905.jpg2/Jacques POUJOL (dir.), Cévennes, terre de refuge (1940-1944), Presses du Languedoc-Club Cévenol, 2006,366pp:

Il devenait impératif en 1986 de lancer une grande enquête sur l’accueil des juifs en Cévennes alors que les témoins s’éteignaient les uns après les autres.

La première partie pose avec justesse et vérité méthodologique les difficultés de l’enquête. Les deux premières présentent la situation bien particulière des Cévennes expliquant un silence de 40 ans sur ce qui fut considéré comme un non-événement alors que, souligne Jacques Poujol, la vie et la mort de ces exilés méritent plus que l’oubli. Le chapitre trois croise le témoignage d’un accueillant et d’un accueilli avec beaucoup d’émotion alors que les correspondances des habitants subissent le contrôle postal. Ainsi 24497 lettres interceptées pour l’année 1943 (chapitre 4) nourrissant un climat de méfiance, qui attribuait les dénonciations à la délation alors qu’une grande part revient à ce contrôle. Pourtant, ô solide refuge, il est encore, nombreux d’ailleurs, des hommes et des femmes, tels Muse Dalbray et Tristan Sèvère, qui ne voit pas ces réfugiés des Cévennes révélant chez eux une « maquisardisation » de la Mémoire.

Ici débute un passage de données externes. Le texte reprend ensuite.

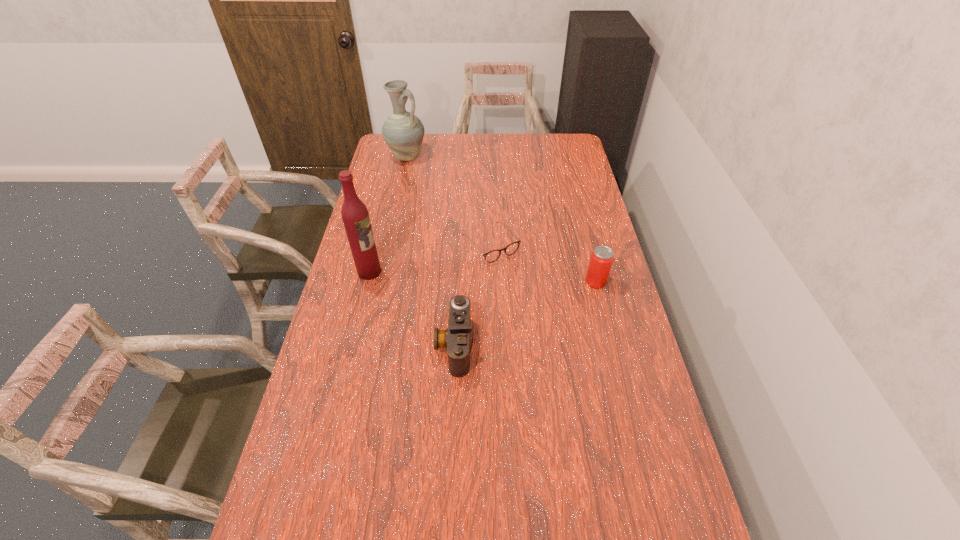 This screenshot has width=960, height=540. What are the coordinates of `vacant space located on the label of the liquor` in the screenshot? It's located at (427, 283).

Identify the location of object present at the far edge. (403, 132).

This screenshot has height=540, width=960. In order to click on pitcher that is at the left edge in this screenshot , I will do `click(403, 132)`.

The height and width of the screenshot is (540, 960). I want to click on liquor situated at the left edge, so click(x=355, y=216).

Where is `object at the right edge`? This screenshot has width=960, height=540. object at the right edge is located at coordinates (601, 260).

In order to click on object present at the far left corner in this screenshot , I will do `click(403, 132)`.

Identify the location of vacant space at the far edge of the desktop. The width and height of the screenshot is (960, 540). [x=526, y=139].

The width and height of the screenshot is (960, 540). I want to click on free space at the left edge of the desktop, so click(x=368, y=351).

Find the location of `free location at the right edge of the desktop`. free location at the right edge of the desktop is located at coordinates (576, 282).

Locate an element on the screen. The height and width of the screenshot is (540, 960). blank space at the far right corner of the desktop is located at coordinates (553, 146).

Le refuge cévenol c’est aussi l’accueil des résistants antinazis (seconde partie) qui, par vagues successives s’installent en France sans y trouver d’accueil très favorable jusqu’en 1939. Là, on bascule dans l’abject : Dora Schaul raconte leur internement (chapitre 2) au camp de Rieucros, où ils furent complètement ignorés des Mendois (chapitre 7). Le camp des Milles devient un bassin fournisseur du refuge (chapitre 4). Le chapitre 6 recompose méticuleusement la part des allemands anti-fascistes dans la libération de la France en évoquant notamment la trajectoire programmatique d’Otto Khüne. Le chapitre 8 s’attarde sur différents témoignages et, notamment celui du couple Foekel, qui traversa l’Europe pour trouver refuge en Cévennes, s’unissant d’une amitié indéfectible, malgré la distance, avec ceux qui les sauvèrent.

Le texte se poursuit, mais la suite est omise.